Attacchi di panico
Di solito il primo attacco di panico arriva all’improvviso, come un fulmine a ciel sereno, alle volte dopo un periodo di forte stress.
La persona prova in breve tempo (di solito i sintomi aumentano progressivamente raggiungendo la massima intensità nell’arco di 5-10 min.) un forte stato d’ansia, di disagio e un grosso malessere in situazioni in cui la maggior parte delle persone non sperimenterebbe paura. I sintomi più frequenti sono: paura di morire (per es. di avere un attacco di cuore) – di impazzire – di perdere il controllo (per es. comportarsi in modo bizzarro o imbarazzante), senso di irrealtà, tremore, senso di soffocamento, nodo allo stomaco, tachicardia, dolore al torace, vertigini o giramenti di testa, nausea, vampate di caldo o di freddo, tensione muscolare ecc.
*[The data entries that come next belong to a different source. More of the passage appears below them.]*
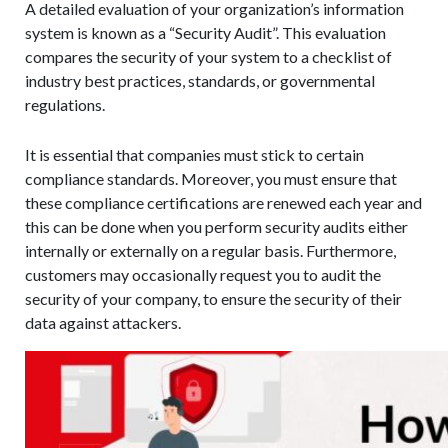
A detailed evaluation of your organization’s information
system is known as a “Security Audit”. This evaluation
compares the security of your system to a checklist of
industry best practices, standards, or governmental
regulations.
It is essential that companies must stick to certain
compliance standards. Moreover, you must ensure that
these compliance certifications are renewed each year and
this can be done when you perform security audits either
internally or externally on a regular basis. Furthermore,
customers may occasionally request you to audit the
security of your company, to ensure the security of their
data against attackers.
Gli attacchi di panico possono avvenire spontaneamente, cioè in modo inaspettato in qualunque situazione, oppure manifestarsi solo in precise circostanze e in modo dipendente dalla situazione (per es. solo in macchina o in metropolitana).
Solitamente dopo aver sperimentato alcuni attacchi di panico la persona ha paura di poter avere un altro attacco.
Questo spinge la persona a modificare il proprio comportamento: inizia a evitare tutte quelle situazioni in cui teme di poter avere un nuovo attacco, in cui sarebbe difficile allontanarsi o chiedere aiuto per gestire l’attacco stesso (per es. spazi aperti o chiusi, posti lontani da casa ecc.).